Siempre
le pido a mi padre que vea las series que me gustan. Me encanta comentarlas con
él. No siempre coincidimos en nuestras apreciaciones pero disfruto de su mala
hostia. La mala hostia es una manera de aproximarse a la vida, a la literatura
y al cine no muy recomendable si uno quiere ser feliz, pero los felices no
suelen ser tan lúcidos como los que acumulan mala hostia y mi padre, que ve la
televisión por encima de sus posibilidades, acumula mucha. Ya lo decía
Evaristo; tienen
la ley, también tienen a Dios, tienen a su ejército, pero nosotros tenemos mala
hostia. Con la mala hostia no se ganan pleitos, ni almas, ni
guerras, pero se hace buena crítica cultural.
Pero
vayamos a lo nuestro. Los niños y mi pareja ya duermen y yo me pongo un single
malt (conste que del caro, que yo sé que a muchos les jode que
a los rojos nos guste el whisky bueno y gozo de su molestia) y llamo por
teléfono a mi padre para hablar de La asistenta, la serie de
Molly Smith basada en la novela autobiográfica de Stephanie Land protagonizada
por una impresionante Margaret Qualley. Solo ha visto el hombre el primer
capítulo, pero me comenta que le encanta que el personaje de la
rica (Anika Noni Rose), en cuya casa limpia la asistenta, sea
negra. Le encanta porque, me dice, por muy negra que sea es rica y al final eso
es lo que más cuenta, lo que más define las relaciones sociales. Y los ricos,
me dice, son unos hijos de puta. Se le podrían poner miles de pegas académicas
al argumento de mi padre y a su aparente desinterés en las claves raciales,
etnoculturales y de género que condicionan las relaciones de clase y que, en
buena medida, están presentes en la serie, pero creo que, básicamente, tiene
razón.
La
serie es una denuncia de la pobreza, de lo que es ser pobre a pesar de tener un
trabajo (de mierda), de lo que significa ser pobre si eres mujer, de lo que
significa ser pobre si tienes una cría pequeña, si eres víctima de un
maltratador, si dependes de escasas ayudas sociales que te sumergen en un pozo burocrático,
si no puedes pagar una escuela infantil en condiciones para tu hija, si tu
entorno familiar es más una carga que un apoyo. La asistenta habla de
lo que significa ser pobre a la hora de alquilar una vivienda digna, o incluso
a la hora de intentar echar un triste polvo que te saque unos minutos de tu
vida. Y esa denuncia siempre señala.
He leído a un
señor en un periódico de esos importantes que dice que la serie no le parece
creíble porque él sí que ha vivido de cerca la pobreza y que no cuela.
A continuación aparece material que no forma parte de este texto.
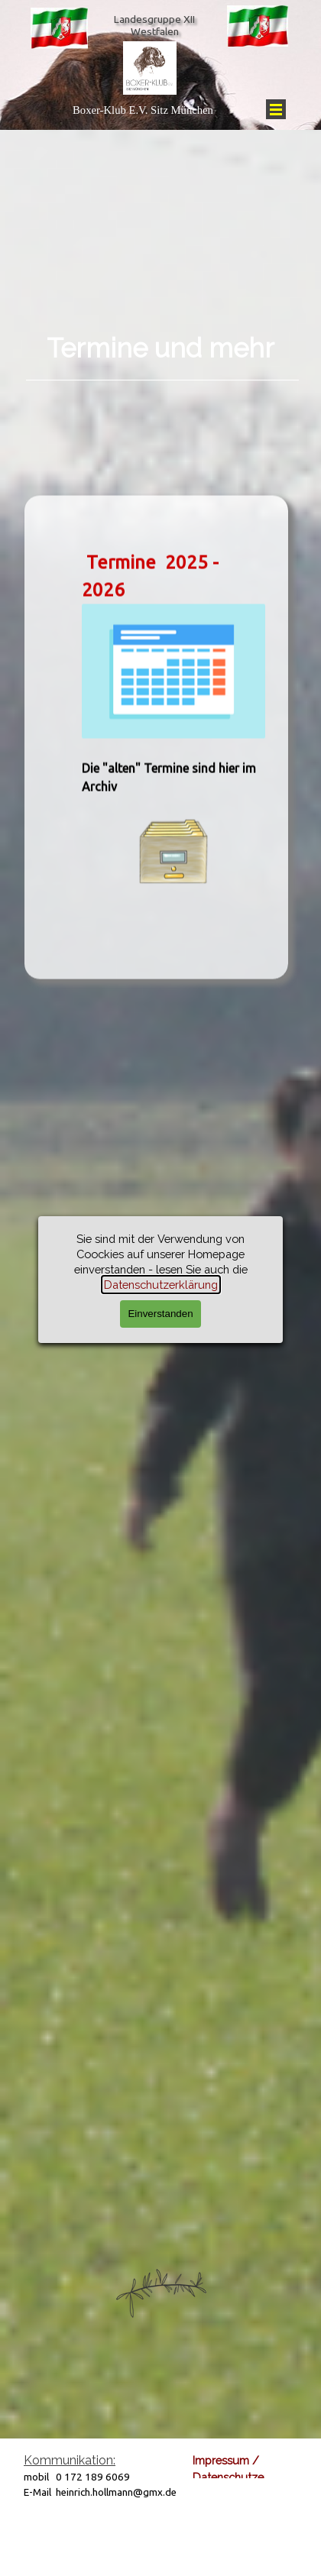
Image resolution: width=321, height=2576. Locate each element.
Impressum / (226, 2460)
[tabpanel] (160, 336)
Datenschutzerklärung (249, 2477)
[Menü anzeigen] (276, 109)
Últimamente parece que haya una competición por ver quien viene de la familia
más jodida, como si eso diera algún tipo de legitimidad política. Ya les digo
que hay quien se ve capaz de juzgar el cine de Ken Loach por ser hijo de
limpiadora y por nada más. Yo soy hijo de una abogada, la primera de toda su
familia que pudo ir a la universidad, a la que sacaron adelante dos mujeres
obreras casi analfabetas que limpiaron mucha mierda en casas de ricos, además
de perder una guerra. Les aseguro que eso no da ninguna habilidad para la
crítica cultural, ni ninguna legitimidad política. En todo caso de lo que
provee, para quien lo aproveche, es de cierto sentido de lo que significa la
decencia y cierta conciencia de lo que significa la división sexual del
trabajo.
Pero
experiencias y legitimidades aparte, lo mejor de La asistenta es
precisamente que, al retratar la pobreza y la soledad de una madre trabajadora
en los EE.UU., produce una arcada moral como la que le vino a mi señor padre;
porque en el fondo mi padre tiene razón. La clave de la pobreza, en términos de
economía política, es que los ricos y los que los defienden suelen ser, en la
mayoría de los casos, unos hijos de puta. Y lo peor no es eso, sino su
capacidad de contagiarnos, en especial a los que habitamos esa ficción
ideológica que llamamos clase media, su bajeza moral.
Vean La
asistenta, comprobarán que la decencia y la dignidad se construyen
con salarios mínimos dignos, con buenas condiciones laborales, con sindicatos,
con servicios públicos decentes, con viviendas dignas asequibles, con escuelas
públicas gratuitas, con servicios de atención a la violencia machista (también
la psicológica, sí) y con alternativas habitacionales garantizadas a las
mujeres víctimas de maltrato. Y recuerden, aunque no lo digan, que los que se
oponen a todo lo anterior en el fondo no son más que unos hijos de puta.